#### [Data listing]
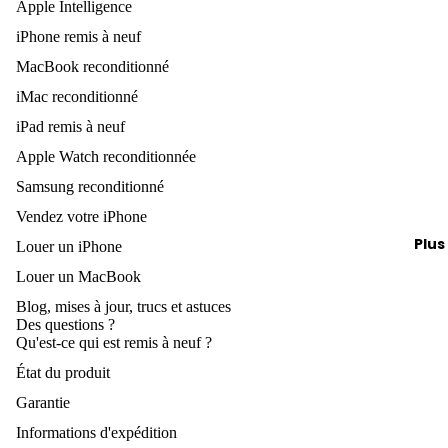
Apple Intelligence
n
Vendez
iPhone remis à neuf
iPho
votre
MacBook reconditionné
nes
iPhone
jusq
iMac reconditionné
Vends t
u'à
iPad remis à neuf
Apple
300
Apple Watch reconditionnée
Watch
Truc
Samsung reconditionné
Vendez
s et
Vendez votre iPhone
votre
astu
Plus
accesso
Louer un iPhone
ces
Apple
pour
Louer un MacBook
iPho
Blog, mises à jour, trucs et astuces
Des questions ?
ne
Qu'est-ce qui est remis à neuf ?
État du produit
À
L
vend
u
Garantie
re
i
Informations d'expédition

#### [What to produce]
Copy the records exactly as they appear, leaving every picture out.

#### [Solution]
Apple Intelligence
n
Vendez
iPhone remis à neuf
iPho
votre
MacBook reconditionné
nes
iPhone
jusq
iMac reconditionné
Vends t
u'à
iPad remis à neuf
Apple
300
Apple Watch reconditionnée
Watch
Truc
Samsung reconditionné
Vendez
s et
Vendez votre iPhone
votre
astu
Plus
accesso
Louer un iPhone
ces
Apple
pour
Louer un MacBook
iPho
Blog, mises à jour, trucs et astuces
Des questions ?
ne
Qu'est-ce qui est remis à neuf ?
État du produit
À
L
vend
u
Garantie
re
i
Informations d'expédition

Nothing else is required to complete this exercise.